Wee Willie Winkie is another of Ford’s underappreciated 1930’s features, as is Dr. Bull, films that were important in developing his style while at the same time bringing big  box-office returns.  If The Informer was Ford’s key contemporary critical success (winning more praise than any American film before it) of the pre-Stagecoach period, and Pilgrimage the key current critical success of that same era, Dr. Bull and Wee Willie Winkie were among the popular achievements that enable Ford to continue building his pre-eminent reputation with more personal films.

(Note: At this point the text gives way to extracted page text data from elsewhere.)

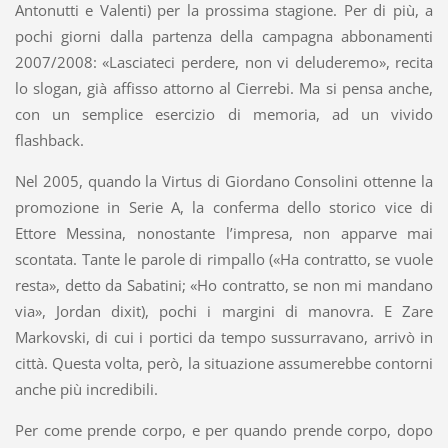
Antonutti e Valenti) per la prossima stagione. Per di più, a
pochi giorni dalla partenza della campagna abbonamenti
2007/2008: «Lasciateci perdere, non vi deluderemo», recita
lo slogan, già affisso attorno al Cierrebi. Ma si pensa anche,
con un semplice esercizio di memoria, ad un vivido
flashback.
Nel 2005, quando la Virtus di Giordano Consolini ottenne la
promozione in Serie A, la conferma dello storico vice di
Ettore Messina, nonostante l’impresa, non apparve mai
scontata. Tante le parole di rimpallo («Ha contratto, se vuole
resta», detto da Sabatini; «Ho contratto, se non mi mandano
via», Jordan dixit), pochi i margini di manovra. E Zare
Markovski, di cui i portici da tempo sussurravano, arrivò in
città. Questa volta, però, la situazione assumerebbe contorni
anche più incredibili.
Per come prende corpo, e per quando prende corpo, dopo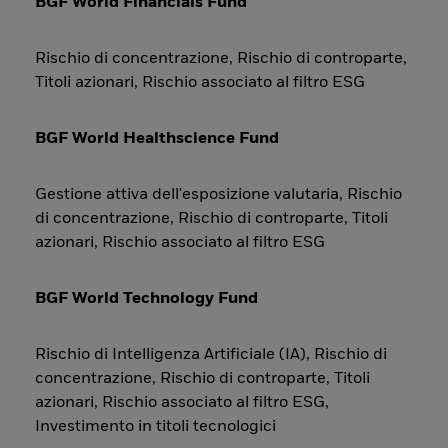
BGF World Financials Fund
Rischio di concentrazione, Rischio di controparte,
Titoli azionari, Rischio associato al filtro ESG
BGF World Healthscience Fund
Gestione attiva dell'esposizione valutaria, Rischio
di concentrazione, Rischio di controparte, Titoli
azionari, Rischio associato al filtro ESG
BGF World Technology Fund
Rischio di Intelligenza Artificiale (IA), Rischio di
concentrazione, Rischio di controparte, Titoli
azionari, Rischio associato al filtro ESG,
Investimento in titoli tecnologici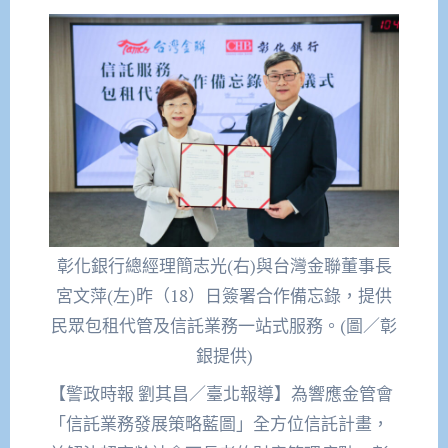
彰化銀行總經理簡志光(右)與台灣金聯董事長
宮文萍(左)昨（18）日簽署合作備忘錄，提供
民眾包租代管及信託業務一站式服務。(圖／彰
銀提供)
【警政時報 劉其昌／臺北報導】為響應金管會
「信託業務發展策略藍圖」全方位信託計畫，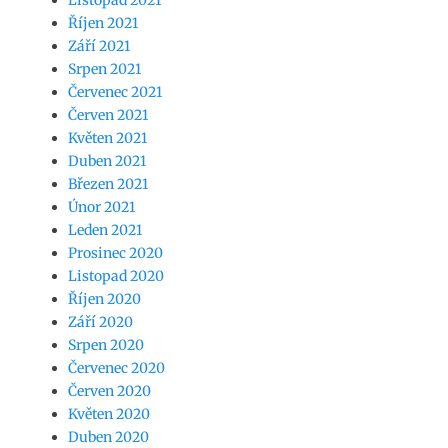
Listopad 2021
Říjen 2021
Září 2021
Srpen 2021
Červenec 2021
Červen 2021
Květen 2021
Duben 2021
Březen 2021
Únor 2021
Leden 2021
Prosinec 2020
Listopad 2020
Říjen 2020
Září 2020
Srpen 2020
Červenec 2020
Červen 2020
Květen 2020
Duben 2020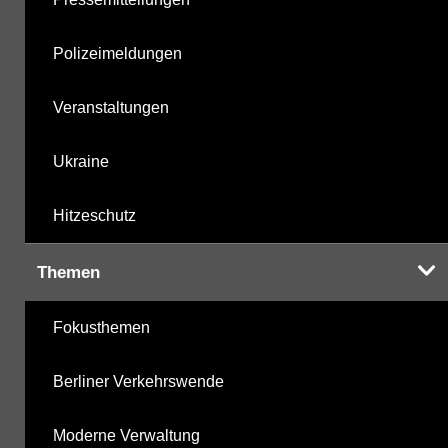
Polizeimeldungen
Veranstaltungen
Ukraine
Hitzeschutz
Themen
Fokusthemen
Berliner Verkehrswende
Moderne Verwaltung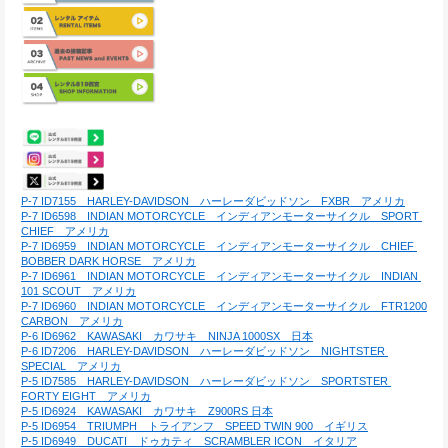
P-7 ID7155　HARLEY-DAVIDSON　ハーレーダビッドソン　FXBR　アメリカ
P-7 ID6598　INDIAN MOTORCYCLE　インディアンモーターサイクル　SPORT 
CHIEF　アメリカ
P-7 ID6959　INDIAN MOTORCYCLE　インディアンモーターサイクル　CHIEF 
BOBBER DARK HORSE　アメリカ
P-7 ID6961　INDIAN MOTORCYCLE　インディアンモーターサイクル　INDIAN 
101 SCOUT　アメリカ
P-7 ID6960　INDIAN MOTORCYCLE　インディアンモーターサイクル　FTR1200 
CARBON　アメリカ
P-6 ID6962　KAWASAKI　カワサキ　NINJA 1000SX　日本
P-6 ID7206　HARLEY-DAVIDSON　ハーレーダビッドソン　NIGHTSTER 
SPECIAL　アメリカ
P-5 ID7585　HARLEY-DAVIDSON　ハーレーダビッドソン　SPORTSTER 
FORTY EIGHT　アメリカ
P-5 ID6924　KAWASAKI　カワサキ　Z900RS 日本
P-5 ID6954　TRIUMPH　トライアンフ　SPEED TWIN 900　イギリス
P-5 ID6949　DUCATI　ドゥカティ　SCRAMBLER ICON　イタリア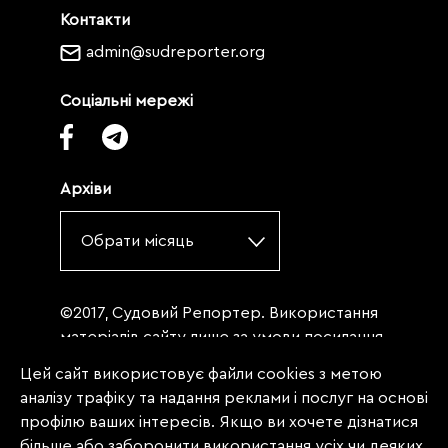
Контакти
admin@sudreporter.org
Соціальні мережі
Архіви
Обрати місяць
©2017, Судовий Репортер. Використання
матеріалів сайту лише за умови посилання
(для інтернет-видань - гіперпосилання) на
Цей сайт використовує файли cookies з метою
«Судовий репортер» не нижче третього
аналізу трафіку та надання реклами і послуг на основі
абзацу. Матеріали, щодо яких міститься
профілю ваших інтересів. Якщо ви хочете дізнатися
заборона на повну републікацію
більше або заборонити використання усіх чи деяких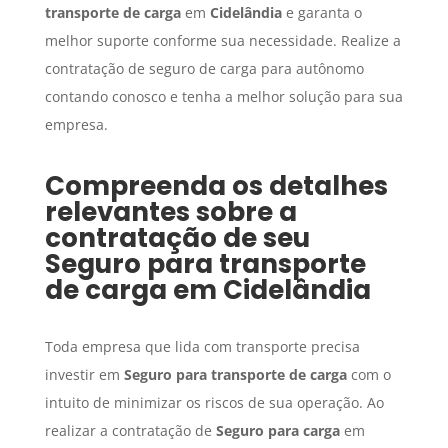
transporte de carga
em
Cidelândia
e garanta o
melhor suporte conforme sua necessidade. Realize a
contratação de seguro de carga para autônomo
contando conosco e tenha a melhor solução para sua
empresa.
Compreenda os detalhes
relevantes sobre a
contratação de seu
Seguro para transporte
de carga
em
Cidelândia
Toda empresa que lida com transporte precisa
investir em
Seguro para transporte de carga
com o
intuito de minimizar os riscos de sua operação. Ao
realizar a contratação de
Seguro para carga
em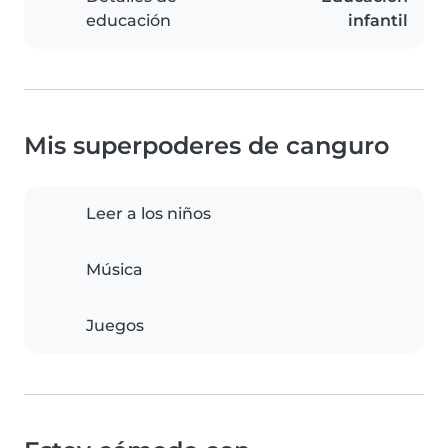
educación
infantil
Mis superpoderes de canguro
Leer a los niños
Música
Juegos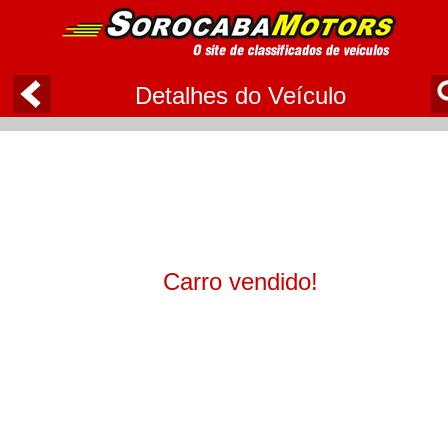
Detalhes do Veículo
Carro vendido!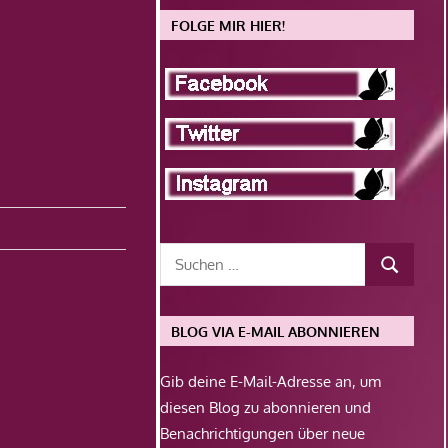
FOLGE MIR HIER!
BLOG VIA E-MAIL ABONNIEREN
Gib deine E-Mail-Adresse an, um
diesen Blog zu abonnieren und
Benachrichtigungen über neue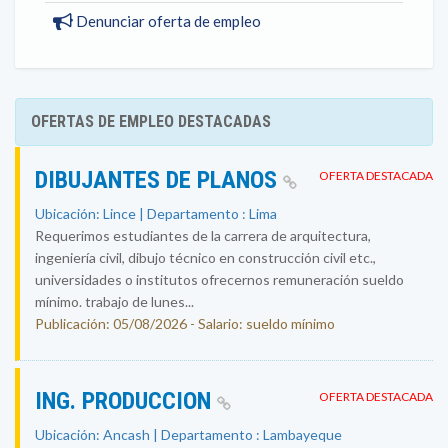
Denunciar oferta de empleo
OFERTAS DE EMPLEO DESTACADAS
DIBUJANTES DE PLANOS
OFERTA DESTACADA
Ubicación: Lince | Departamento : Lima
Requerimos estudiantes de la carrera de arquitectura,
ingeniería civil, dibujo técnico en construcción civil etc.,
universidades o institutos ofrecernos remuneración sueldo
mínimo. trabajo de lunes...
Publicación: 05/08/2026 - Salario: sueldo mínimo
ING. PRODUCCION
OFERTA DESTACADA
Ubicación: Ancash | Departamento : Lambayeque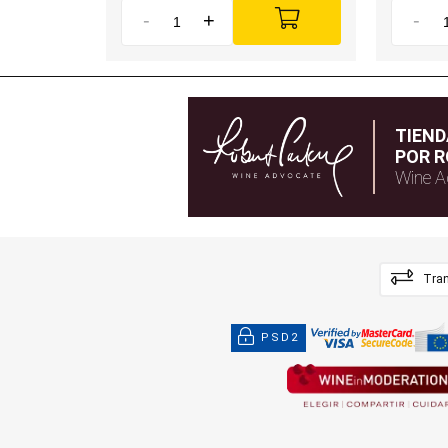
-
+
-
TIEN
POR R
Wine A
Tran
PSD2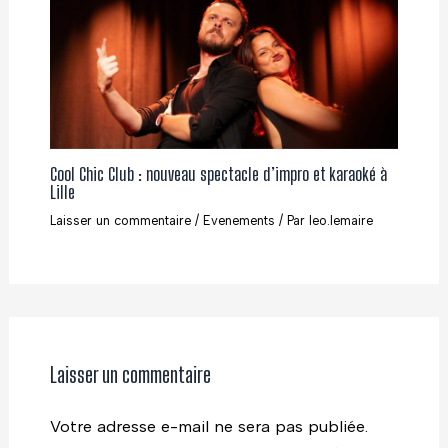
Cool Chic Club : nouveau spectacle d’impro et karaoké à
Lille
Laisser un commentaire
/
Evenements
/ Par
leo.lemaire
Laisser un commentaire
Votre adresse e-mail ne sera pas publiée.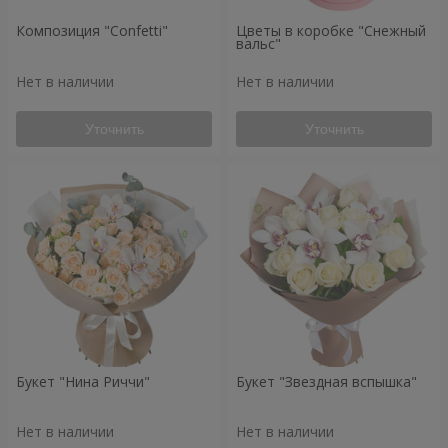
Композиция "Confetti"
Цветы в коробке "Снежный
вальс"
Нет в наличии
Нет в наличии
Уточнить
Уточнить
Букет "Нина Риччи"
Букет "Звездная вспышка"
Нет в наличии
Нет в наличии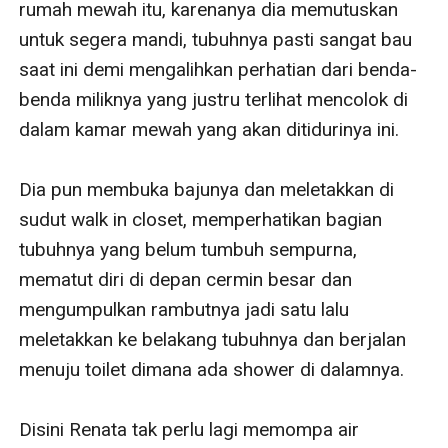
rumah mewah itu, karenanya dia memutuskan 
untuk segera mandi, tubuhnya pasti sangat bau 
saat ini demi mengalihkan perhatian dari benda-
benda miliknya yang justru terlihat mencolok di 
dalam kamar mewah yang akan ditidurinya ini. 

Dia pun membuka bajunya dan meletakkan di 
sudut walk in closet, memperhatikan bagian 
tubuhnya yang belum tumbuh sempurna, 
mematut diri di depan cermin besar dan 
mengumpulkan rambutnya jadi satu lalu 
meletakkan ke belakang tubuhnya dan berjalan 
menuju toilet dimana ada shower di dalamnya. 

Disini Renata tak perlu lagi memompa air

Wee Willie Winkie is one of the finest example’s of Ford’s unique style when the film is compared with George Stevens’ Gunga Din, made two years later.  Both films were based on Kiplin sources and involve roughly similar conflicts, but whereas the Stevens film emphasizes action, pace and comedy, Ford’s film accents character development; only Gunga Din is a full-bodied character in the Stevens work, while Priscilla and Col. Williams and Sgt. MacDuff all come to life much more vividly in Ford’s movie.  Individual sequences were the highlights of any Ford film–these set pieces, with their little bits of business, were what distinguished Ford’s films from all others.  In Wee Willie Winkie, note the magical dance sequence, when June Lang and Michael Whalen listen to the music and dance outside the hall, and also the hauntingly brief, superbly edited funeral sequence of McLaglen.  Both of these scenes are greatly augmented by the brilliant use of shadows and light by Ford’s great cameraman, Arthur Miller.

Particularly in light of our second film, a fascinating tribute to John Ford by Satyajit Ray: “In my youth I admired John Ford for almost exactly the same reasons that I admire Beethoven: for his strength and simplicity; for his warmth, his lyricism and his breadth of vision; for his heroic stance, and his unbounded faith and optimism.”